A 14th Century poet put it so simply and powerfully in his poem, The Sun Never Says.

Even
After
All this time
The sun never says to the earth,

“You owe
Me.”

Look
What happens
With a love like that,
It lights the
Whole
Sky.”

Discovering God in the Ordinary

The description above implies that God is in the business of meeting us in the details of life. We are called to discern the movement of God in us in our family life, our vocational experience, our recreation, and in our moments alone.

In the introduction to another great book on spiritual direction (Holy Listening by Margaret Guenther) Alan Jones says, “the art of spiritual direction lies in our uncovering the obvious in our lives and in realizing that everyday events are the means by which God tries to reach us.”

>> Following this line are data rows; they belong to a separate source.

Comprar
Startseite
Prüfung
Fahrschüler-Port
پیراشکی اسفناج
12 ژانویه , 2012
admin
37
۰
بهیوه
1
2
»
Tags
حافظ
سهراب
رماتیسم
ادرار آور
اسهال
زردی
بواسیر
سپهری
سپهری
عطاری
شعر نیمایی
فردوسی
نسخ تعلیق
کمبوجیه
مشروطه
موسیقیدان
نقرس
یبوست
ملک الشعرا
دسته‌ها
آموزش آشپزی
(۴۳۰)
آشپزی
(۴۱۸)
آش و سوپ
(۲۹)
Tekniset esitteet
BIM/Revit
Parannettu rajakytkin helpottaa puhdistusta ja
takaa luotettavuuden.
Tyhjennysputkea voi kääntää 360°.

Many, many times people come for spiritual direction, settle in, and then tell me they have nothing much to say this time. What they mean is that they have not thought through a topic they want to discuss or they do not have a problem that they want resolved.

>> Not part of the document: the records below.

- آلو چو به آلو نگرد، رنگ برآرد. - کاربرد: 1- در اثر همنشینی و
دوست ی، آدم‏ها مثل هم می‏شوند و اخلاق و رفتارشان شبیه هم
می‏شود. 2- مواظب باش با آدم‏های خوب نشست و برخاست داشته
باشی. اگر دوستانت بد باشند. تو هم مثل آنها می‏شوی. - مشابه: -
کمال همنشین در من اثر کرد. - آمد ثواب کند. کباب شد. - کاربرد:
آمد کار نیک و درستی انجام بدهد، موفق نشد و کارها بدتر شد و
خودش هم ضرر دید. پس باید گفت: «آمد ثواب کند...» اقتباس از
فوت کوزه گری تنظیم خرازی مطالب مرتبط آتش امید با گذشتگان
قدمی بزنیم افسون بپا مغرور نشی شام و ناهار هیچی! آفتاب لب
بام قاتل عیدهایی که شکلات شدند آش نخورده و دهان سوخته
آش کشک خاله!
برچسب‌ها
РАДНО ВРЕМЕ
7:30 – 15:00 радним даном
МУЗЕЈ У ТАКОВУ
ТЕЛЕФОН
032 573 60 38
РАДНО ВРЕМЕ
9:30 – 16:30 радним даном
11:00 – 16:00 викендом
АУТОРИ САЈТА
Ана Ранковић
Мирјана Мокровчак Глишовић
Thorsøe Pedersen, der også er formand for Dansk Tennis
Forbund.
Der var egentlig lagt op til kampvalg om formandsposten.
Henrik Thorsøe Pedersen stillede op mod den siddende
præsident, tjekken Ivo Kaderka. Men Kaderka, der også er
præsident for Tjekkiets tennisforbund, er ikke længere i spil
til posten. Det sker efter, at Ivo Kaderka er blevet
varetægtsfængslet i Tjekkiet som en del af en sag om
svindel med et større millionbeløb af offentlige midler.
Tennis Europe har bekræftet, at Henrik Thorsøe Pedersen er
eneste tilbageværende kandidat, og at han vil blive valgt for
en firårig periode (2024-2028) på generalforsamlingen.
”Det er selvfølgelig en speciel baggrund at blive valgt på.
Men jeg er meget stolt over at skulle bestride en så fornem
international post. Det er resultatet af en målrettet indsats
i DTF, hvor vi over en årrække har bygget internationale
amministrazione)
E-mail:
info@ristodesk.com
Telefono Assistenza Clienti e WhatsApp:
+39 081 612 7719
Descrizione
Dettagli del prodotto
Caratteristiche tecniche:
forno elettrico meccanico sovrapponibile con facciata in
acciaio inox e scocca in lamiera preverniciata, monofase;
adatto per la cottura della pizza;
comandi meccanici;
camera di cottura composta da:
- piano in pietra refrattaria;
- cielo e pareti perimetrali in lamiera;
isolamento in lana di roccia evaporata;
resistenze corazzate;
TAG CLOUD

That doesn’t matter. Spiritual direction is not about discussing topics or resolving problems anyway! Spiritual direction is about looking into the very ordinary experiences of our lives to discover the ways that God is coming to us and wanting to love and renew us.

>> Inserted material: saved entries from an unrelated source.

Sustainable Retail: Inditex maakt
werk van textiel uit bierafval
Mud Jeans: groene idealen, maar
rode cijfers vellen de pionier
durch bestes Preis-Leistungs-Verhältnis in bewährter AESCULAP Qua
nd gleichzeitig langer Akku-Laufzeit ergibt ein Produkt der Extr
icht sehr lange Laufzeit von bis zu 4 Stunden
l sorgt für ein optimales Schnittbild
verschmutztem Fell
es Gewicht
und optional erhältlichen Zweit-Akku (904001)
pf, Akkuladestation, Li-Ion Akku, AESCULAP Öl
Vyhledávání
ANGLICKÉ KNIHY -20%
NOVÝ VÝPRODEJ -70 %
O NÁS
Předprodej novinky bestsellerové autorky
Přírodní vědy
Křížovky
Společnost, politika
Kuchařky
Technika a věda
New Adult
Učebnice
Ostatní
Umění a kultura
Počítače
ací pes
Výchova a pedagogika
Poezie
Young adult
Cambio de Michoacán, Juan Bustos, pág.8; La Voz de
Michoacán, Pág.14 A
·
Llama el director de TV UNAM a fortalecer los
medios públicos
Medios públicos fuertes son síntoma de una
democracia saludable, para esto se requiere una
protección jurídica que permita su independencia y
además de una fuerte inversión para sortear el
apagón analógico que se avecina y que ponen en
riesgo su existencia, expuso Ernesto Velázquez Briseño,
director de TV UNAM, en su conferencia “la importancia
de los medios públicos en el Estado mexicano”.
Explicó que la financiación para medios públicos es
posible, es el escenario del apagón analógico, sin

Recently someone came to a spiritual director I know and said, “Well, I don’t know what to say. I don’t go to church. I don’t pray much. I don’t seem to have much of an intimate relationship with God.” The director offered as an alternative, “Instead of looking for God in all the places you think you should find him and feeling like a failure because you don’t go there very often, why don’t you look into the experience of life as you are living it and see where God might be coming to you and offering relationship with you in the life you are already living?” It was a great reminder that God shows up in the obvious and that spiritual direction is about looking for the ways God is showing up rather than looking for the ways that we think we are building a spiritual life.

Radical Reorientation

Opening up to God’s intimate love for us gives us the ground and the strength we need to face and find healing for our wounds, our illusions, our compulsions, and the ways we block or distort God’s life in us. Thomas Merton once wrote, “the whole purpose of spiritual direction is to penetrate beneath the surface of a person’s life, to get behind the façade of conventional gestures and attitudes which he presents to the world, and to bring out his inner spiritual freedom, his inmost truth, which is what we call the likeness of Christ in his soul.” Another writer suggests that spiritual direction involves “the radical reorientation of the whole person, down to the roots of one’s being.”

These two descriptions emphasize that spiritual direction is not about giving advice. It is not about having significant conversations. Nor is it about helping people feel satisfied with mediocre Christian experience. Spiritual direction is about helping us face the deeply engrained perceptions and habits we have that separate us from ourselves, from God and from others. It is about coming to a deep freedom so that we can live openly within the complex circumstances of our lives with a free and hopeful sense that God will be present and will give us what we need.

So when you think about going for spiritual direction you might want to think something like this:

If I had someone…
who lived with humble integrity;
who believed in me, who had experience with brokenness and with healing, and the journey of prayer;
who cared about me and had confidence in me, and who would respect the graced uniqueness of my own journey;
who would not answer my questions but invite me to focus on opening my heart to Jesus in the midst of my life experience…
What would I want to say?

As you are able to answer that question you realize that you are at the heart of spiritual direction. That is what spiritual direction is about and that is what it will entail as you go. I bless God’s faithful and tender love in you on the journey!